Problem statement: Copy out each record that follows exactly, and omit any picture you find.

START Data section

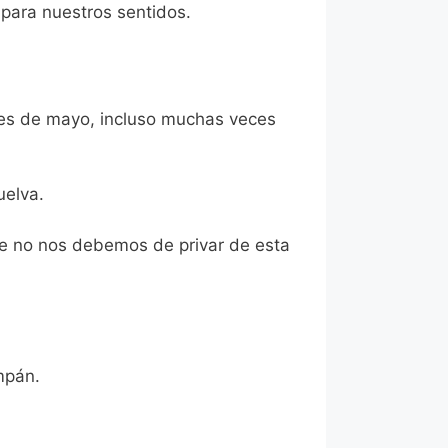
 para nuestros sentidos.
les de mayo, incluso muchas veces
elva.
que no nos debemos de privar de esta
mpán.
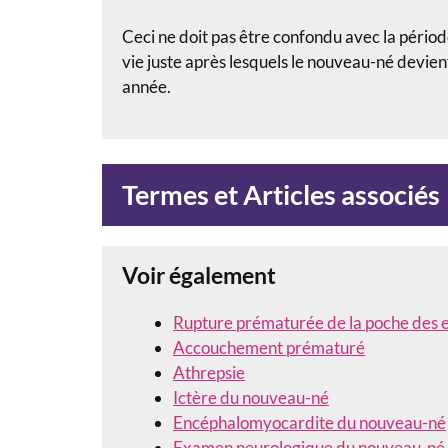
Ceci ne doit pas être confondu avec la pério
vie juste après lesquels le nouveau-né devient
année.
Termes et Articles associés
Voir également
Rupture prématurée de la poche des 
Accouchement prématuré
Athrepsie
Ictère du nouveau-né
Encéphalomyocardite du nouveau-né
Examen neurologique du nouveau-né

END Data section

Solution below:
 para nuestros sentidos.
les de mayo, incluso muchas veces
elva.
que no nos debemos de privar de esta
mpán.
Ceci ne doit pas être confondu avec la pério
vie juste après lesquels le nouveau-né devient
année.
Termes et Articles associés
Voir également
Rupture prématurée de la poche des 
Accouchement prématuré
Athrepsie
Ictère du nouveau-né
Encéphalomyocardite du nouveau-né
Examen neurologique du nouveau-né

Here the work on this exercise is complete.